Kia's top marketer spots a promising segment -- minivans
Minivan sales have shrunk to about a third of what they were 12 years ago when they peaked at nearly 1.4 million. But Kia -- never more than a minivan also-ran -- sees opportunity in the segment.
Kia Motors America marketing chief Michael Sprague expects minivan sales to grow more than 25 percent by 2016. And he says Kia will grab a bigger share of sales -- simply by not abandoning the segment.
The redesigned Sedona, which debuts in two years, will be based on the KV7 concept that debuted at the 2011 Detroit auto show.
Sprague: “There is opportunity.”
"We are seeing so many exit," Sprague says. "There is opportunity in that."
Chrysler CEO Sergio Marchionne has said the Dodge Grand Caravan will be replaced with a crossover to end duplication with the Chrysler Town & Country.
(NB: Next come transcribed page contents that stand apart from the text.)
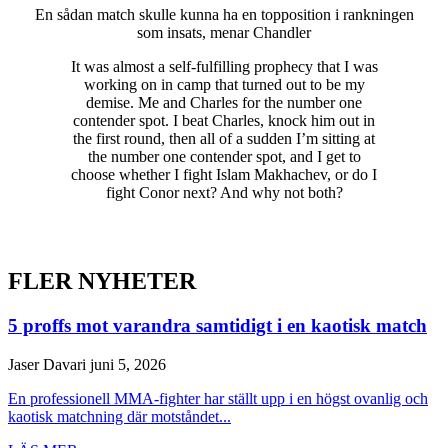
En sådan match skulle kunna ha en topposition i rankningen
som insats, menar Chandler
It was almost a self-fulfilling prophecy that I was
working on in camp that turned out to be my
demise. Me and Charles for the number one
contender spot. I beat Charles, knock him out in
the first round, then all of a sudden I’m sitting at
the number one contender spot, and I get to
choose whether I fight Islam Makhachev, or do I
fight Conor next? And why not both?
FLER NYHETER
5 proffs mot varandra samtidigt i en kaotisk match
Jaser Davari
juni 5, 2026
En professionell MMA-fighter har ställt upp i en högst ovanlig och
kaotisk matchning där motståndet...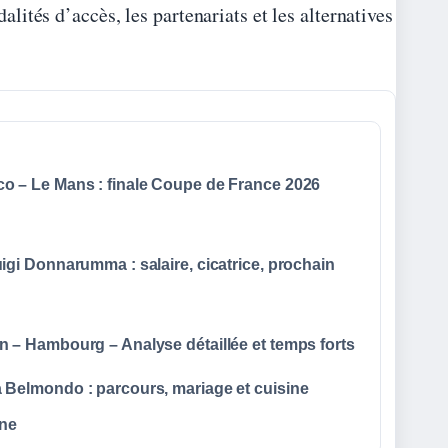
ités d’accès, les partenariats et les alternatives
o – Le Mans : finale Coupe de France 2026
igi Donnarumma : salaire, cicatrice, prochain
n – Hambourg – Analyse détaillée et temps forts
 Belmondo : parcours, mariage et cuisine
nne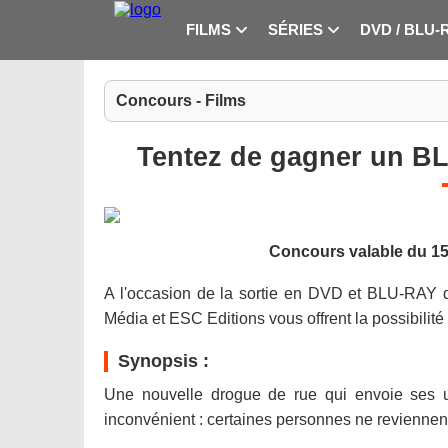
FILMS
SÉRIES
DVD / BLU-
Concours - Films
Tentez de gagner un B
Concours valable du 1
A l'occasion de la sortie en DVD et BLU-RA
Média et ESC Editions vous offrent la possibilit
Synopsis :
Une nouvelle drogue de rue qui envoie ses ut
inconvénient : certaines personnes ne reviennen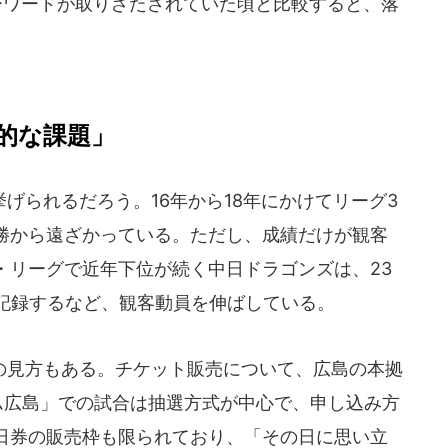
ーワードが取りざたされていた頃と比較すると、落
的な課題」
られるだろう。16年から18年にかけてリーグ3
勝から遠ざかっている。ただし、成績だけが観客
・リーグで近年下位が続く中日ドラゴンズは、23
を記録するなど、観客動員を伸ばしている。
見方もある。チケット販売について、広島の本拠
タジアム広島」での試合は抽選方式が中心で、申し込み方
日券の販売枠も限られており、「その日に思い立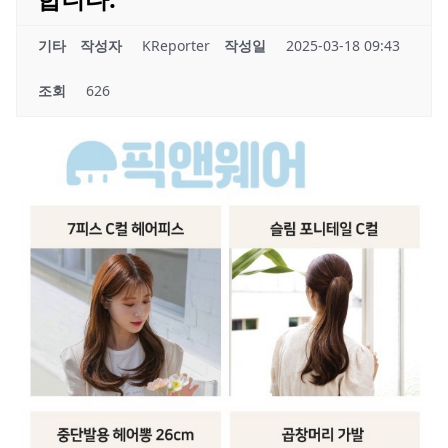
기타
작성자
KReporter
작성일
2025-03-18 09:43
조회
626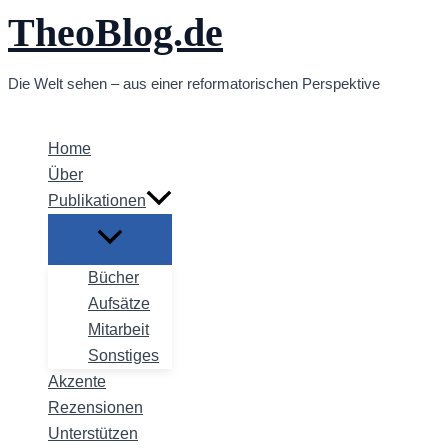
TheoBlog.de
Zum
Inhalt
springen
Die Welt sehen – aus einer reformatorischen Perspektive
Home
Über
Publikationen
Bücher
Aufsätze
Mitarbeit
Sonstiges
Akzente
Rezensionen
Unterstützen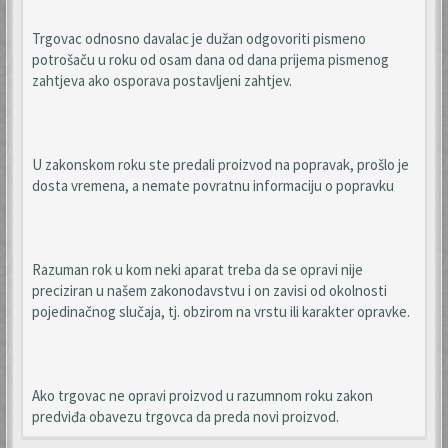
Trgovac odnosno davalac je dužan odgovoriti pismeno
potrošaču u roku od osam dana od dana prijema pismenog
zahtjeva ako osporava postavljeni zahtjev.
U zakonskom roku ste predali proizvod na popravak, prošlo je
dosta vremena, a nemate povratnu informaciju o popravku
Razuman rok u kom neki aparat treba da se opravi nije
preciziran u našem zakonodavstvu i on zavisi od okolnosti
pojedinačnog slučaja, tj. obzirom na vrstu ili karakter opravke.
Ako trgovac ne opravi proizvod u razumnom roku zakon
predviđa obavezu trgovca da preda novi proizvod.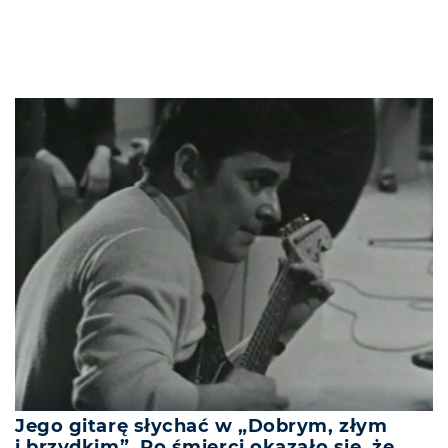
Jego gitarę słychać w „Dobrym, złym
i brzydkim”. Po śmierci okazało się, że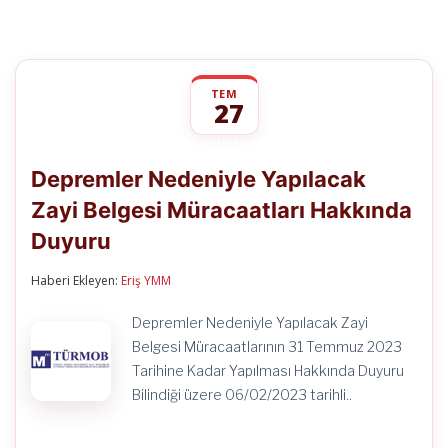
TEM
27
Depremler
yorumlar kapalı
Nedeniyle
Depremler Nedeniyle Yapılacak
Yapılacak
Zayi
Zayi Belgesi Müracaatları Hakkında
Belgesi
Müracaatları
Duyuru
Hakkında
Duyuru
için
Haberi Ekleyen:
Eriş YMM
Depremler Nedeniyle Yapılacak Zayi
Belgesi Müracaatlarının 31 Temmuz 2023
Tarihine Kadar Yapılması Hakkında Duyuru
Bilindiği üzere 06/02/2023 tarihli..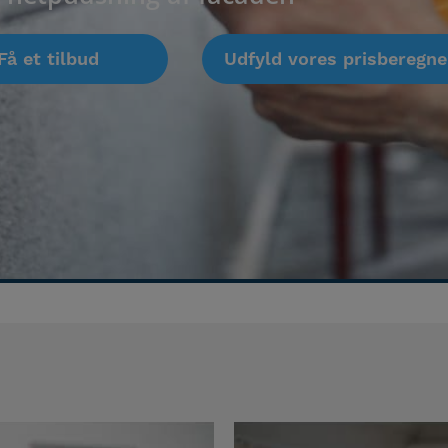
Få et tilbud
Udfyld vores prisberegner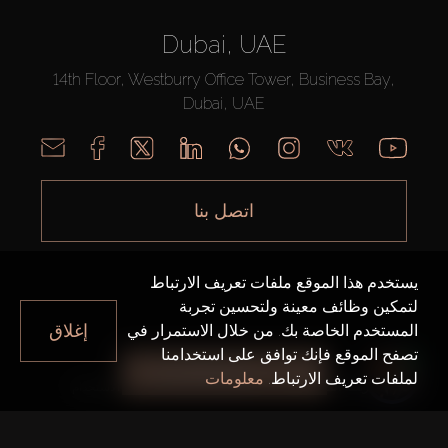
Dubai, UAE
14th Floor, Westburry Office Tower, Business Bay,
Dubai, UAE
اتصل بنا
يستخدم هذا الموقع ملفات تعريف الارتباط
لتمكين وظائف معينة ولتحسين تجربة
إغلاق
المستخدم الخاصة بك. من خلال الاستمرار في
تصفح الموقع فإنك توافق على استخدامنا
AX CAPITAL ©2026 جميع الحقوق محفوظة
جميع الفلاتر
لملفات تعريف الارتباط.
معلومات
خريطة الموقع
سياسة الخصوصية
شروط الاستخدام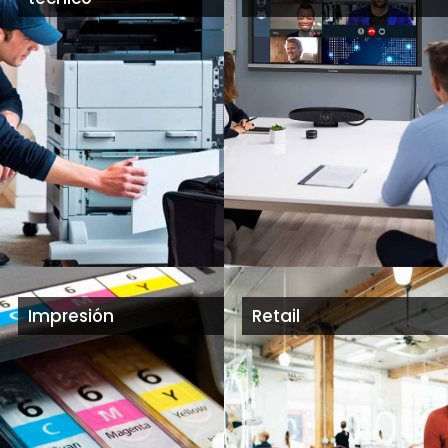
Impresión
Retail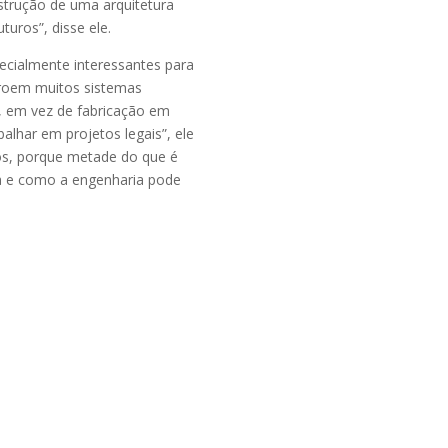
strução de uma arquitetura
turos”, disse ele.
ecialmente interessantes para
roem muitos sistemas
n, em vez de fabricação em
lhar em projetos legais”, ele
cos, porque metade do que é
ia e como a engenharia pode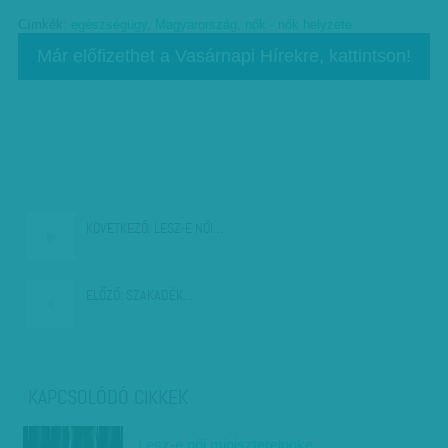
Címkék:
egészségügy
,
Magyarország
,
nők - nők helyzete
Már előfizethet a Vasárnapi Hírekre, kattintson!
KÖVETKEZŐ:
LESZ-E NŐI…
ELŐZŐ:
SZAKADÉK…
KAPCSOLÓDÓ CIKKEK
Lesz-e női miniszterelnöke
Dodge sold 110,862 Grand Caravans in 2011.
Last year, 472,398 minivans were sold in the United States, a far cry from 1,371,234 in 2000.
By 2016 "it is a 600,000-unit segment," Sprague said. "Granted, a good number of that goes to fleet but there are still a large number of families" with more than two children who prefer the functionality of a minivan.
Kia's minivan has struggled -- 24,047 Sedonas were sold in 2011. Its best year was 2004 at 61,149 sales. The Toyota Sienna was the No. 1 selling minivan in 2011 at 111,429 sales, followed in order by the Grand Caravan, Honda Odyssey and the Town & Country.